Case Report Volume 8 Issue 5
1Department of Anesthesiology and Perioperative Medicine, Mayo Clinic, USA
2Department of Anesthesiology and Perioperative Medicine, Division of Pain Medicine, Mayo Clinic, USA
Correspondence: Lance Brandenburgh, MD, Department of Anesthesiology and Perioperative Medicine, Mayo Clinic, Rochester, MN, United States of America
Co-correspondence: Thomas Pittelkow, DO, MPH, Department of Anesthesiology and Perioperative Medicine, Division of Pain Medicine,Mayo Clinic, Rochester, MN, United States of America
Received: September 20, 2017 | Published: September 29, 2017
Citation: Brandenburgh L, Pittelkow T (2017) Transnasal Sphenopalatine Ganglion Block for Post Herpetic Ophthalmic Neuralgia: A Case Report.

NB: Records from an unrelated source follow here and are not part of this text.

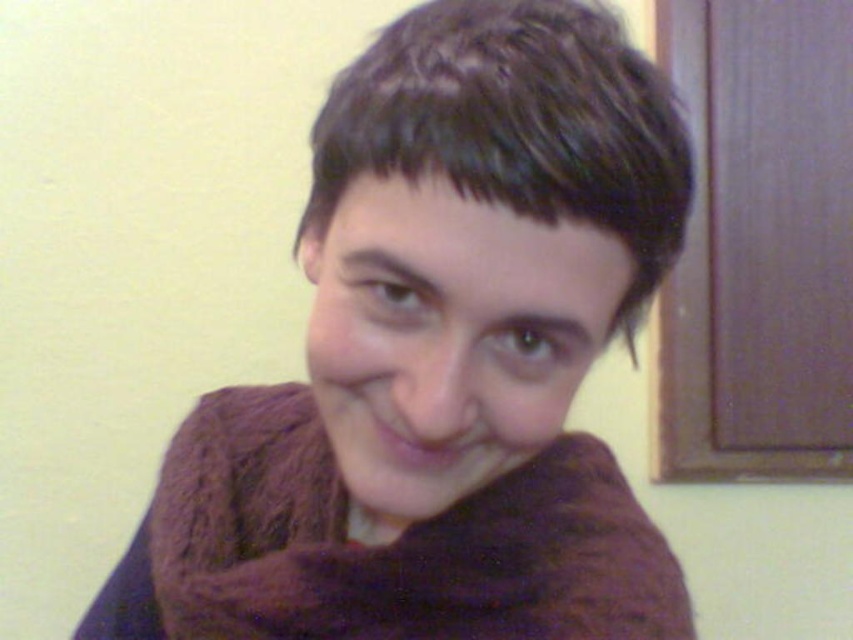 Question: Is purple knitted scarf at center behind brown fuzzy scarf at center?

Choices:
 (A) yes
 (B) no

Answer: (B)

Question: Does purple knitted scarf at center have a smaller size compared to brown fuzzy scarf at center?

Choices:
 (A) no
 (B) yes

Answer: (A)

Question: Among these points, which one is nearest to the camera?

Choices:
 (A) (491, 600)
 (B) (425, 148)

Answer: (B)

Question: Does purple knitted scarf at center lie behind brown fuzzy scarf at center?

Choices:
 (A) yes
 (B) no

Answer: (B)

Question: Which point is farther to the camera?

Choices:
 (A) purple knitted scarf at center
 (B) brown fuzzy scarf at center

Answer: (B) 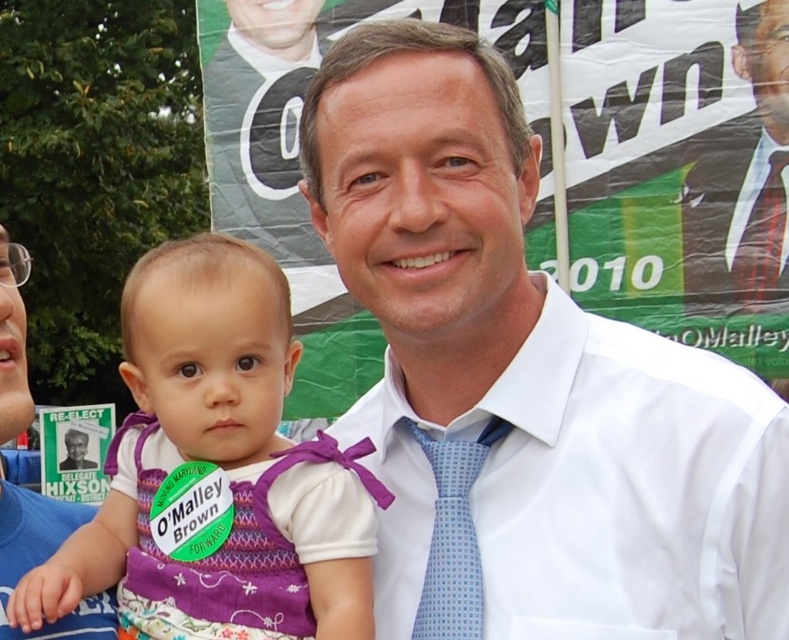 Question: Does white smooth dress shirt at center lie behind smooth black suit at center?

Choices:
 (A) yes
 (B) no

Answer: (B)

Question: Which of the following is the farthest from the observer?

Choices:
 (A) (148, 566)
 (B) (750, 257)
 (C) (55, 531)

Answer: (B)

Question: Among these points, which one is nearest to the camera?

Choices:
 (A) (746, 147)
 (B) (773, 252)
 (C) (436, 604)
 (D) (6, 296)

Answer: (C)

Question: In this image, where is purple fabric dress at center located relative to smooth black suit at center?

Choices:
 (A) below
 (B) above

Answer: (A)

Question: Based on their relative distances, which object is farther from the purple fabric dress at center?

Choices:
 (A) smooth black suit at center
 (B) blue dotted tie at upper right
 (C) light blue dotted tie at center

Answer: (B)

Question: Can you confirm if white smooth dress shirt at center is wider than light blue dotted tie at center?

Choices:
 (A) yes
 (B) no

Answer: (A) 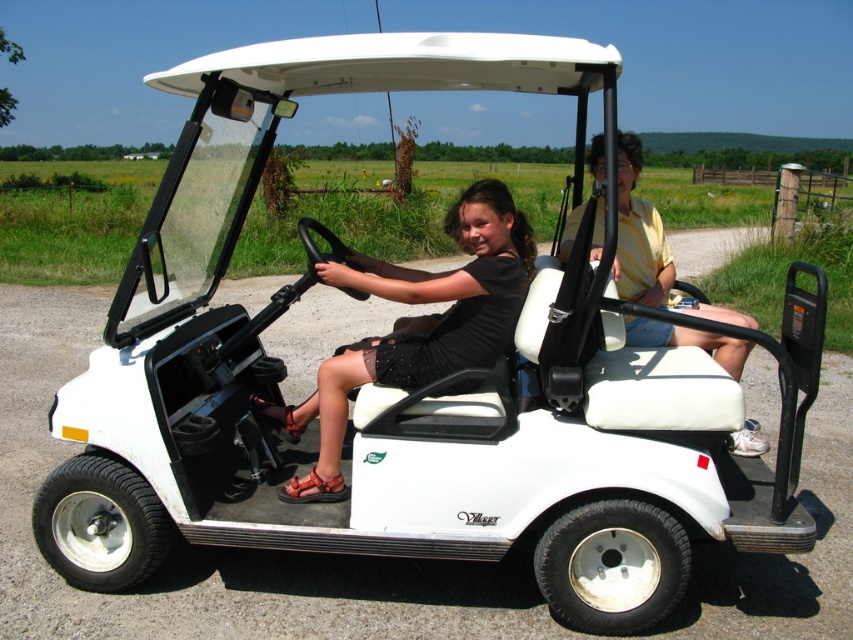 Question: Can you confirm if black matte dress at center is thinner than white leather seat at center?

Choices:
 (A) yes
 (B) no

Answer: (B)

Question: Can you confirm if black matte dress at center is positioned below white leather seat at center?

Choices:
 (A) no
 (B) yes

Answer: (B)

Question: Considering the relative positions of black matte dress at center and white leather seat at center in the image provided, where is black matte dress at center located with respect to white leather seat at center?

Choices:
 (A) right
 (B) left

Answer: (B)

Question: Which point is closer to the camera?

Choices:
 (A) black matte dress at center
 (B) white leather seat at center

Answer: (B)

Question: Which point is farther to the camera?

Choices:
 (A) black matte dress at center
 (B) white leather seat at center

Answer: (A)

Question: Which of the following is the farthest from the observer?

Choices:
 (A) (479, 280)
 (B) (627, 268)

Answer: (B)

J Anesth Crit Care Open Access 8(5): 00323. DOI: 10.15406/jaccoa.2017.08.00323
Post herpetic ophthalmic neuralgia can often be a frustrating condition for both patients and physicians due to its medical treatment resistance. In this case report, we demonstrate the effectiveness of the transnasal sphenopalatine ganglion block in treating severe, debilitating post herpetic ophthalmic neuralgia. We utilized the transnasal technique with a cotton tipped applicator soaked in 4% lidocaine. This technique is advantageous in that it is noninvasive, well tolerated, technically simple, and easy to repeat if necessary. We propose an increased consideration of the transnasal sphenopalatine ganglion block for the treatment of post herpetic ophthalmic neuralgia.
Keywords: sphenopalatine ganglion block, sphenopalatine ganglion, pterygopalatine ganglion block, pterygopalatine ganglion, post herpetic ophthalmic neuralgia, post herpetic neuralgia
SPG, sphenopalatine ganglion
Post herpetic ophthalmic neuralgia can be a devastating diagnosis for patients, given the concern for compromised vision, profound disability, and refractory nature of it symptoms. Unfortunately, there is no definitive treatment and the primary focus is on symptom control. Typically, multiple different oral medication classes are initiated with the hope to reduce the neuropathic pain. Topical therapies are another treatment option, but this is often limited due to the sensitive nature of the tissues involved. Herein, we discuss the utility and application of a noninvasive and technically simple application of a transnasal sphenopalatine ganglion block to offer temporary and sustained relief of this facial pain syndrome.
A 57 year old female patient with a past medical history significant for mantle cell lymphoma, three months status post autologous peripheral blood stem cell transplantation, was transferred to our facility for severe right orbital pain in the setting of post herpetic ophthalmic neuralgia. She had previously been treated with two weeks of IV acyclovir. Over a five week period she was also treated with valganciclovir, gabapentin, duloxetine, prednisone, over the counter non-steroidal anti-inflammatory drugs, acetaminophen, and opioid analgesics. She unfortunately saw no improvement in her symptoms. A majority of her pain was located in the V1/V2 distribution, specifically at her right eye. Her pain was described as sharp, stabbing, tingling and constant with intermittent, frequent episodes of unbearable, lancinating pain. Her pain was also associated with tearing, photophobia, and intense pruritus over her right hemicranium in the V1 distribution. She was bedbound due to the severity of the discomfort. On admission, a cadre of medications were initiated, including Fentanyl PCA, acetaminophen, valganciclovir, prednisone, duloxetine, specialty compounded amitriptyline-ketamine-lidocaine cream, lubricating eye drops, and antihistamines, again with minimal relief in symptoms. On hospital day number three, the pain service was consulted. We performed a transnasal sphenopalatine ganglion block using 4% lidocaine soaked on a cotton tip applicator. She noted a considerable improvement in her symptoms immediately post block with sustained relief of over 50% reported during the subsequent days. She did endorse the presence of pain, photophobia, and pruritus although this was much less in both frequency and intensity. Her appetite and insomnia also improved and she was able to be discharged from the hospital three days post block.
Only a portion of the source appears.